I should stress again that these costs do not precisely or perhaps even that closely reflect the actual charges that Thomas and Co. will incur when fulfilling their rewards for the Veronica Mars movie project. They also omit explicit considerations of labor. But with the number of backers growing literally by the minute, the costs will not be lower. And none of it has anything to do with creativity, unless wheedling for manufacturing deals while attempting to turn your suddenly high-profile movie around on a 12-month schedule is creative.
Thomas himself was purposely vague on Wednesday when stipulating his remedies for the project’s "Risks and Challenges," a new Kickstarter requirement resulting in part from such troubled deliveries as the Pebble, Open Locksport and others. "Distribution is always a challenge with low-budget films, but Warner Bros. is going to help us distribute the movie, and try to get it out there as widely as possible," he wrote. "With respect to rewards fulfillment, we will be working with a professional fulfillment partner to get all your DVDs, digital downloads, and other goodies delivered safely and on schedule."
That’s fair. These fulfillment partners are a thing in the Kickstarter ecosystem, and not merely contingent on a Los Angeles Craigslist posting soliciting a certain cult show’s fans to fill boxes, tubes and envelopes to a mix of Dandy Warhols songs.
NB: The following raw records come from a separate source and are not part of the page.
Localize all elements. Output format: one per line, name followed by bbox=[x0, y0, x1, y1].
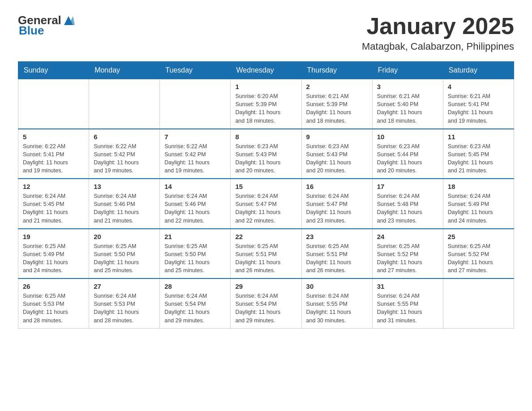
calendar-cell: 19Sunrise: 6:25 AM Sunset: 5:49 PM Dayli… bbox=[18, 229, 89, 279]
day-info: Sunrise: 6:24 AM Sunset: 5:49 PM Dayligh… bbox=[448, 192, 509, 225]
logo-icon bbox=[62, 14, 75, 27]
calendar-cell bbox=[18, 79, 89, 129]
day-info: Sunrise: 6:24 AM Sunset: 5:55 PM Dayligh… bbox=[306, 292, 368, 325]
day-number: 2 bbox=[306, 83, 368, 90]
day-number: 4 bbox=[448, 83, 509, 90]
day-number: 27 bbox=[94, 283, 155, 290]
day-info: Sunrise: 6:23 AM Sunset: 5:43 PM Dayligh… bbox=[306, 142, 368, 175]
calendar-cell: 3Sunrise: 6:21 AM Sunset: 5:40 PM Daylig… bbox=[372, 79, 443, 129]
day-info: Sunrise: 6:24 AM Sunset: 5:47 PM Dayligh… bbox=[306, 192, 368, 225]
logo-blue-text: Blue bbox=[19, 24, 44, 38]
day-number: 23 bbox=[306, 233, 368, 240]
calendar-cell: 1Sunrise: 6:20 AM Sunset: 5:39 PM Daylig… bbox=[231, 79, 301, 129]
day-info: Sunrise: 6:24 AM Sunset: 5:54 PM Dayligh… bbox=[235, 292, 296, 325]
day-number: 1 bbox=[235, 83, 296, 90]
day-info: Sunrise: 6:21 AM Sunset: 5:40 PM Dayligh… bbox=[377, 92, 438, 125]
day-info: Sunrise: 6:23 AM Sunset: 5:44 PM Dayligh… bbox=[377, 142, 438, 175]
day-info: Sunrise: 6:25 AM Sunset: 5:52 PM Dayligh… bbox=[377, 242, 438, 275]
day-info: Sunrise: 6:24 AM Sunset: 5:46 PM Dayligh… bbox=[164, 192, 226, 225]
day-number: 20 bbox=[94, 233, 155, 240]
calendar-cell: 12Sunrise: 6:24 AM Sunset: 5:45 PM Dayli… bbox=[18, 179, 89, 229]
day-info: Sunrise: 6:25 AM Sunset: 5:50 PM Dayligh… bbox=[164, 242, 226, 275]
day-info: Sunrise: 6:22 AM Sunset: 5:42 PM Dayligh… bbox=[164, 142, 226, 175]
calendar-cell: 11Sunrise: 6:23 AM Sunset: 5:45 PM Dayli… bbox=[443, 129, 514, 179]
calendar-cell bbox=[443, 278, 514, 328]
day-info: Sunrise: 6:21 AM Sunset: 5:39 PM Dayligh… bbox=[306, 92, 368, 125]
day-number: 18 bbox=[448, 183, 509, 190]
weekday-header-thursday: Thursday bbox=[301, 62, 372, 79]
day-info: Sunrise: 6:23 AM Sunset: 5:45 PM Dayligh… bbox=[448, 142, 509, 175]
calendar-week-row: 1Sunrise: 6:20 AM Sunset: 5:39 PM Daylig… bbox=[18, 79, 514, 129]
calendar-cell: 16Sunrise: 6:24 AM Sunset: 5:47 PM Dayli… bbox=[301, 179, 372, 229]
weekday-header-tuesday: Tuesday bbox=[160, 62, 231, 79]
calendar-cell: 28Sunrise: 6:24 AM Sunset: 5:54 PM Dayli… bbox=[160, 278, 231, 328]
weekday-header-friday: Friday bbox=[372, 62, 443, 79]
calendar-cell: 10Sunrise: 6:23 AM Sunset: 5:44 PM Dayli… bbox=[372, 129, 443, 179]
day-info: Sunrise: 6:25 AM Sunset: 5:53 PM Dayligh… bbox=[23, 292, 84, 325]
title-section: January 2025 Matagbak, Calabarzon, Phili… bbox=[362, 13, 514, 52]
day-info: Sunrise: 6:24 AM Sunset: 5:48 PM Dayligh… bbox=[377, 192, 438, 225]
day-info: Sunrise: 6:25 AM Sunset: 5:50 PM Dayligh… bbox=[94, 242, 155, 275]
calendar-cell: 22Sunrise: 6:25 AM Sunset: 5:51 PM Dayli… bbox=[231, 229, 301, 279]
calendar-cell: 20Sunrise: 6:25 AM Sunset: 5:50 PM Dayli… bbox=[89, 229, 160, 279]
calendar-cell: 4Sunrise: 6:21 AM Sunset: 5:41 PM Daylig… bbox=[443, 79, 514, 129]
day-info: Sunrise: 6:22 AM Sunset: 5:42 PM Dayligh… bbox=[94, 142, 155, 175]
day-number: 9 bbox=[306, 133, 368, 141]
calendar-cell: 31Sunrise: 6:24 AM Sunset: 5:55 PM Dayli… bbox=[372, 278, 443, 328]
calendar-cell: 26Sunrise: 6:25 AM Sunset: 5:53 PM Dayli… bbox=[18, 278, 89, 328]
day-number: 19 bbox=[23, 233, 84, 240]
day-number: 5 bbox=[23, 133, 84, 141]
day-number: 7 bbox=[164, 133, 226, 141]
day-info: Sunrise: 6:25 AM Sunset: 5:52 PM Dayligh… bbox=[448, 242, 509, 275]
page-header: General Blue January 2025 Matagbak, Cala… bbox=[18, 13, 514, 52]
calendar-cell: 30Sunrise: 6:24 AM Sunset: 5:55 PM Dayli… bbox=[301, 278, 372, 328]
calendar-cell: 25Sunrise: 6:25 AM Sunset: 5:52 PM Dayli… bbox=[443, 229, 514, 279]
calendar-cell: 17Sunrise: 6:24 AM Sunset: 5:48 PM Dayli… bbox=[372, 179, 443, 229]
calendar-cell bbox=[160, 79, 231, 129]
day-number: 12 bbox=[23, 183, 84, 190]
day-info: Sunrise: 6:22 AM Sunset: 5:41 PM Dayligh… bbox=[23, 142, 84, 175]
day-info: Sunrise: 6:24 AM Sunset: 5:55 PM Dayligh… bbox=[377, 292, 438, 325]
calendar-cell: 29Sunrise: 6:24 AM Sunset: 5:54 PM Dayli… bbox=[231, 278, 301, 328]
day-number: 22 bbox=[235, 233, 296, 240]
day-number: 29 bbox=[235, 283, 296, 290]
day-info: Sunrise: 6:25 AM Sunset: 5:51 PM Dayligh… bbox=[306, 242, 368, 275]
calendar-cell: 6Sunrise: 6:22 AM Sunset: 5:42 PM Daylig… bbox=[89, 129, 160, 179]
day-number: 14 bbox=[164, 183, 226, 190]
calendar-cell: 7Sunrise: 6:22 AM Sunset: 5:42 PM Daylig… bbox=[160, 129, 231, 179]
day-info: Sunrise: 6:25 AM Sunset: 5:49 PM Dayligh… bbox=[23, 242, 84, 275]
day-info: Sunrise: 6:23 AM Sunset: 5:43 PM Dayligh… bbox=[235, 142, 296, 175]
calendar-cell: 15Sunrise: 6:24 AM Sunset: 5:47 PM Dayli… bbox=[231, 179, 301, 229]
day-number: 16 bbox=[306, 183, 368, 190]
calendar-cell: 9Sunrise: 6:23 AM Sunset: 5:43 PM Daylig… bbox=[301, 129, 372, 179]
day-number: 11 bbox=[448, 133, 509, 141]
day-info: Sunrise: 6:25 AM Sunset: 5:51 PM Dayligh… bbox=[235, 242, 296, 275]
day-info: Sunrise: 6:24 AM Sunset: 5:47 PM Dayligh… bbox=[235, 192, 296, 225]
day-info: Sunrise: 6:20 AM Sunset: 5:39 PM Dayligh… bbox=[235, 92, 296, 125]
day-info: Sunrise: 6:24 AM Sunset: 5:46 PM Dayligh… bbox=[94, 192, 155, 225]
calendar-week-row: 12Sunrise: 6:24 AM Sunset: 5:45 PM Dayli… bbox=[18, 179, 514, 229]
calendar-week-row: 19Sunrise: 6:25 AM Sunset: 5:49 PM Dayli… bbox=[18, 229, 514, 279]
day-number: 24 bbox=[377, 233, 438, 240]
day-number: 26 bbox=[23, 283, 84, 290]
day-number: 21 bbox=[164, 233, 226, 240]
day-number: 15 bbox=[235, 183, 296, 190]
calendar-cell: 2Sunrise: 6:21 AM Sunset: 5:39 PM Daylig… bbox=[301, 79, 372, 129]
day-number: 25 bbox=[448, 233, 509, 240]
weekday-header-wednesday: Wednesday bbox=[231, 62, 301, 79]
logo: General Blue bbox=[18, 13, 76, 38]
day-number: 17 bbox=[377, 183, 438, 190]
calendar-table: SundayMondayTuesdayWednesdayThursdayFrid… bbox=[18, 61, 514, 329]
calendar-cell: 24Sunrise: 6:25 AM Sunset: 5:52 PM Dayli… bbox=[372, 229, 443, 279]
calendar-header-row: SundayMondayTuesdayWednesdayThursdayFrid… bbox=[18, 62, 514, 79]
calendar-week-row: 26Sunrise: 6:25 AM Sunset: 5:53 PM Dayli… bbox=[18, 278, 514, 328]
calendar-cell bbox=[89, 79, 160, 129]
day-info: Sunrise: 6:24 AM Sunset: 5:45 PM Dayligh… bbox=[23, 192, 84, 225]
day-number: 8 bbox=[235, 133, 296, 141]
calendar-cell: 8Sunrise: 6:23 AM Sunset: 5:43 PM Daylig… bbox=[231, 129, 301, 179]
calendar-week-row: 5Sunrise: 6:22 AM Sunset: 5:41 PM Daylig… bbox=[18, 129, 514, 179]
calendar-subtitle: Matagbak, Calabarzon, Philippines bbox=[362, 41, 514, 52]
day-info: Sunrise: 6:24 AM Sunset: 5:54 PM Dayligh… bbox=[164, 292, 226, 325]
day-number: 10 bbox=[377, 133, 438, 141]
calendar-cell: 5Sunrise: 6:22 AM Sunset: 5:41 PM Daylig… bbox=[18, 129, 89, 179]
Yet as the tally of money crowdsourced by a creative on behalf of a conglomerate surges toward $3 million, I can say with queasy confidence that stuff will claim more of this film’s budget and its psychic space as a whole than they should — necessarily so, it appears, because of its producer’s oddly endearing sense of entitlement and his studio’s unalloyed fealty to the bottom line.
In this sense, the Veronica Mars movie project stopped very early on being about a movie at all. It instead peers down into the class chasm endemic to modern creative work, from professional writers who will defend not paying other writers to professional musicians who will be shamed into paying other musicians. That the movie seems practically incidental against the scope and scale of "rewards" promised to its legion of patrons suggests all we really need to know about the economy from which it crept — half-alive or half-dead, depending on whom you ask, but utterly unkillable if there’s something, however small, in it for someone.
Oh, to be Rob Thomas and Warner Bros. and Kickstarter and its 44,000 Veronica Mars backers this morning, looking in the mirror and wondering what that something really is.